Jessica Murray Social affairs correspondent 

Nearly in one in five UK girls receive unwanted images online, poll finds

Barnardo’s says survey shows online abuse and harassment becoming ‘part of background noise of growing up’
  
  

Two teenage girls holding smartphones
A quarter of all those surveyed, between the ages of 13 and 20, said they had seen a nude photo that had originally been sent privately and then shared. Photograph: Daisy-Daisy/Alamy

Nearly one in five girls in the UK receive persistent, unwanted images online, according to a poll by the charity Barnardo’s, which warned that online misogyny was becoming an everyday part of childhood.

Its survey of 4,000 young people found that a quarter of girls had been called degrading names online, while one in seven 13- to 15-year-olds had been asked to send a nude photo.

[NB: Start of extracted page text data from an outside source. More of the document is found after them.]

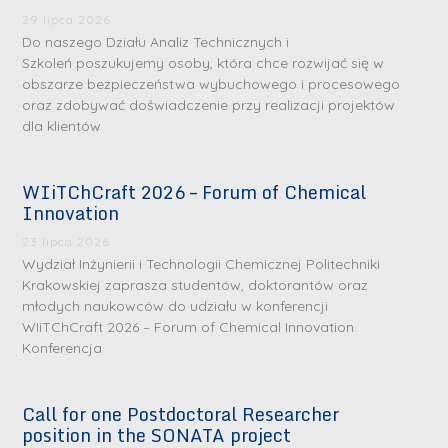
29 lipca 2026
Do naszego Działu Analiz Technicznych i
acv2/conversations?
Szkoleń poszukujemy osoby, która chce rozwijać się w
obszarze bezpieczeństwa wybuchowego i procesowego
oraz zdobywać doświadczenie przy realizacji projektów
dla klientów
WIiTChCraft 2026 – Forum of Chemical
S
S
Innovation
r
r
23 lipca 2026
e
e
Wydział Inżynierii i Technologii Chemicznej Politechniki
b
b
Krakowskiej zaprasza studentów, doktorantów oraz
młodych naukowców do udziału w konferencji
r
D
r
D
WIiTChCraft 2026 – Forum of Chemical Innovation.
n
r
n
r
Konferencja
e
i
e
i
m
n
m
n
Call for one Postdoctoral Researcher
e
ż
e
ż
position in the SONATA project
d
.
d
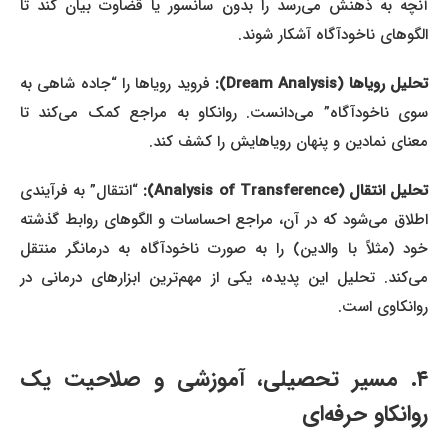
آنچه به ذهنش می‌رسد را بدون سانسور یا قضاوت بیان کند تا
الگوهای ناخودآگاه آشکار شوند.
حلیل رویاها (Dream Analysis):
فروید رویاها را “جاده شاهی به
سوی ناخودآگاه” می‌دانست. روانکاو به مراجع کمک می‌کند تا
معنای نمادین و پنهان رویاهایش را کشف کند.
حلیل انتقال (Analysis of Transference):
“انتقال” به فرآیندی
اطلاق می‌شود که در آن، مراجع احساسات و الگوهای روابط گذشته
خود (مثلاً با والدین) را به صورت ناخودآگاه به درمانگر منتقل
می‌کند. تحلیل این پدیده، یکی از مهم‌ترین ابزارهای درمانی در
روانکاوی است.
۴. مسیر تحصیلی، آموزشی و صلاحیت یک
روانکاو حرفه‌ای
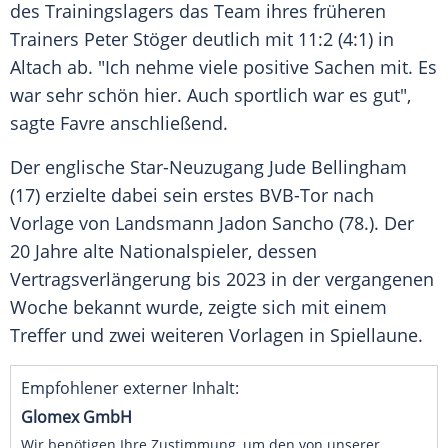
des
Trainingslagers
das Team ihres früheren
Trainers
Peter Stöger
deutlich mit 11:2 (4:1) in
Altach
ab. "Ich nehme viele positive Sachen mit. Es
war sehr schön hier. Auch sportlich war es gut",
sagte Favre anschließend.
Der englische Star-Neuzugang
Jude Bellingham
(17) erzielte dabei sein erstes BVB-Tor nach
Vorlage von Landsmann
Jadon Sancho
(78.). Der
20 Jahre alte Nationalspieler, dessen
Vertragsverlängerung bis 2023 in der vergangenen
Woche bekannt wurde, zeigte sich mit einem
Treffer und zwei weiteren Vorlagen in Spiellaune.
Empfohlener externer Inhalt:
Glomex GmbH
Wir benötigen Ihre Zustimmung, um den von unserer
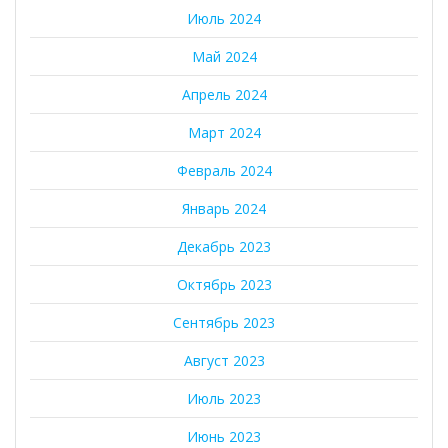
Июль 2024
Май 2024
Апрель 2024
Март 2024
Февраль 2024
Январь 2024
Декабрь 2023
Октябрь 2023
Сентябрь 2023
Август 2023
Июль 2023
Июнь 2023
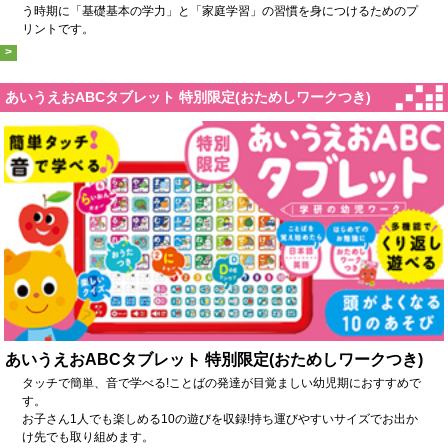
う時期に「基礎基本の学力」と「家庭学習」の習慣を身につけるためのプ
リントです。
>
あいうえおABCタブレット 特別限定(おためしワークつき)
あいうえおABCタブレット 特別限定(おためしワークつき)
タッチで簡単、音で学べる!ことばの発達が目覚ましい幼児期におすすめで
す。
お子さん1人でも楽しめる10の遊びを収録!持ち運びやすいサイズでお出か
け先でも取り組めます。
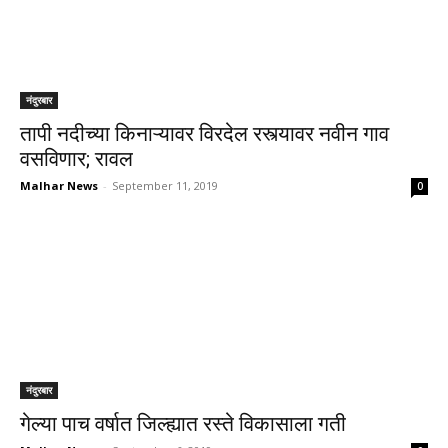
नंदुरबार
तापी नदीच्या किनाऱ्यावर विरदेल रस्त्यावर नवीन गाव
वसविणार; रावल
Malhar News
-
September 11, 2019
0
नंदुरबार
गेल्या पाच वर्षात जिल्ह्यात रस्ते विकासाला गती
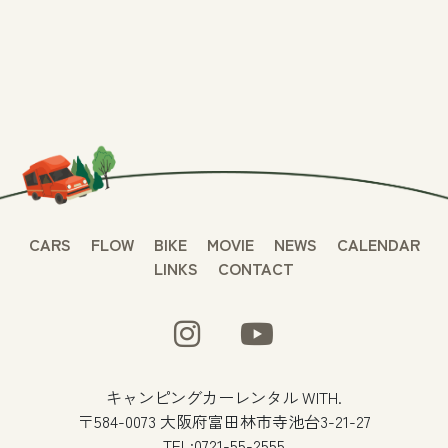
CARS
FLOW
BIKE
MOVIE
NEWS
CALENDAR
LINKS
CONTACT
キャンピングカーレンタル WITH.
〒584-0073 大阪府富田林市寺池台3-21-27
TEL:0721-55-2555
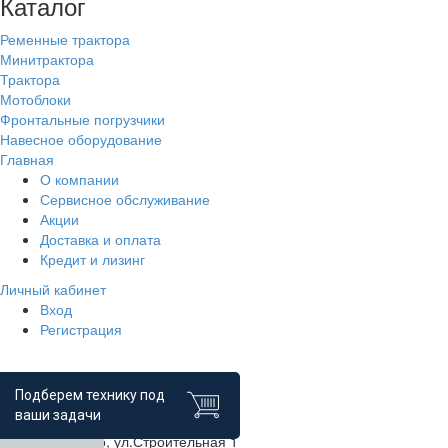
Каталог
Ременные трактора
Минитрактора
Трактора
Мотоблоки
Фронтальные погрузчики
Навесное оборудование
Главная
О компании
Сервисное обслуживание
Акции
Доставка и оплата
Кредит и лизинг
Личный кабинет
Вход
Регистрация
Контакты
Подберем технику под
ваши задачи
г.Уфа, п.Зинино, ул.Строительная 1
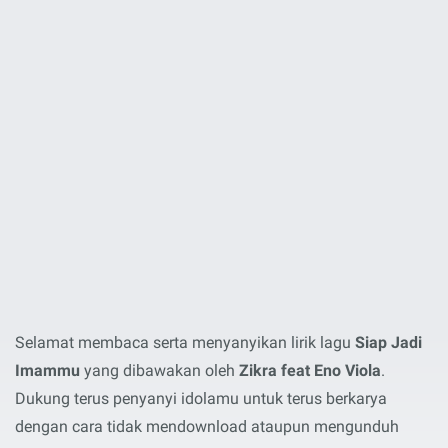
Selamat membaca serta menyanyikan lirik lagu
Siap Jadi
Imammu
yang dibawakan oleh
Zikra feat Eno Viola
.
Dukung terus penyanyi idolamu untuk terus berkarya
dengan cara tidak mendownload ataupun mengunduh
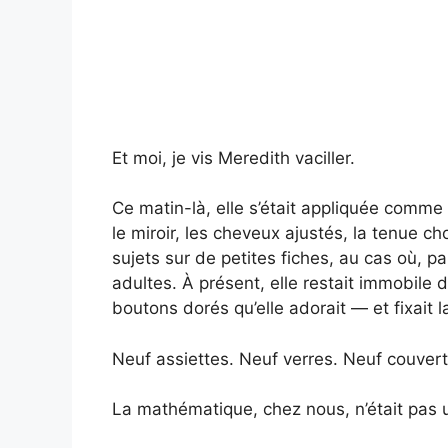
Et moi, je vis Meredith vaciller.
Ce matin-là, elle s’était appliquée comme
le miroir, les cheveux ajustés, la tenue ch
sujets sur de petites fiches, au cas où, pa
adultes. À présent, elle restait immobile
boutons dorés qu’elle adorait — et fixait l
Neuf assiettes. Neuf verres. Neuf couver
La mathématique, chez nous, n’était pas un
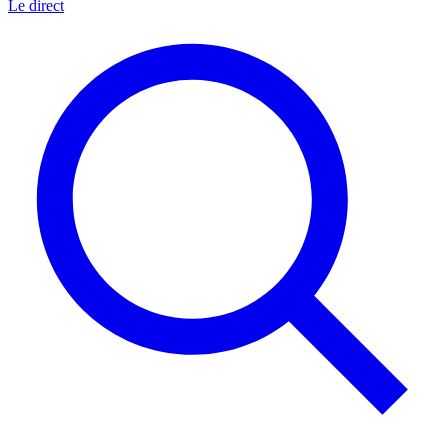
Le direct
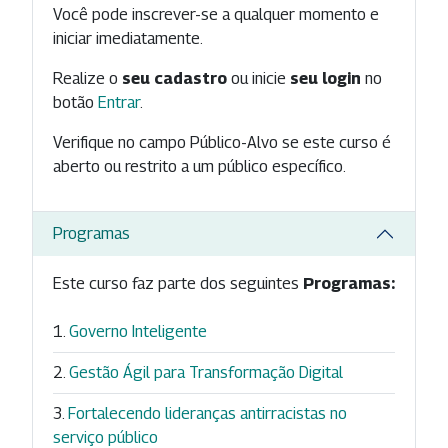
Você pode inscrever-se a qualquer momento e
iniciar imediatamente.
Realize o
seu cadastro
ou inicie
seu login
no
botão
Entrar
.
Verifique no campo Público-Alvo se este curso é
aberto ou restrito a um público específico.
Programas
Este curso faz parte dos seguintes
Programas:
Governo Inteligente
Gestão Ágil para Transformação Digital
Fortalecendo lideranças antirracistas no
serviço público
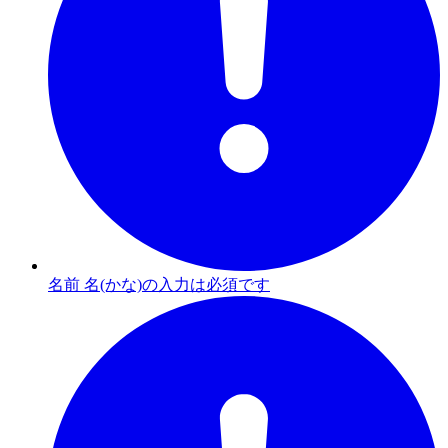
名前 名(かな)の入力は必須です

Lynn Perry, the chief executive of Barnardo’s, said the survey showed that online abuse and harassment were becoming “part of the background noise of growing up”.

“These findings show how constant, corrosive and deeply embedded it is in the lives of young people today both on and offline,” she said. “Young people are telling us that the result can be harmful on all sides, from humiliation and sexualised abuse to feelings of shame and isolation.”

The results from thousands of 13- to 20-year-olds showed that a quarter of girls said they had been called degrading names online, while more than half of boys said they were expected to “act tough and not show emotion”.

A quarter of all those surveyed said they had seen a nude photo that had originally been sent privately and then shared, while a third said they had been asked to send a nude photo, including 36% of girls.

Nearly one in five girls (18%) also reported receiving repeated messages after asking the sender to stop or ignoring them, while 41% of boys agreed that if a girl posted photos online, she should expect comments about how she looked.

The survey also revealed how boys felt unable to call out their peers, with more than one in five (21%) saying their friends would not back them if they challenged sexist comments.

The majority (57%) of boys said people would think they were “boring” if they did not join in with the group’s “banter”.

Lauren Spiers, a children’s services manager for Barnardo’s Northern Ireland, said the charity was hearing stories of girls being repeatedly verbally abused in PE, and facing daily intimidation at school.

“We’re hearing about girls being followed and harassed in public, then feeling too unsafe to travel alone, and others avoiding parts of buses due to sexualised comments. Online, these attitudes are reinforced and amplified,” she said.

A third of Barnardo’s frontline practitioners said they were seeing more children affected by misogynistic content online, and an increase in child-on-child sexual abuse or children displaying problematic sexual behaviour, compared with last year.

The charity is asking the government to upgrade Ofcom’s violence against women and girls guidance to a mandatory code of practice for tech companies.

The guidance includes forcing platforms to explicitly assess how their design choices affect the safety of women and girls, and getting tech companies to publicly report how they handle user reports of misogyny and harassment.

A government consultation on an age limit for social media platforms closed on Tuesday, and ministers are expected to make a final decision on the policy within weeks.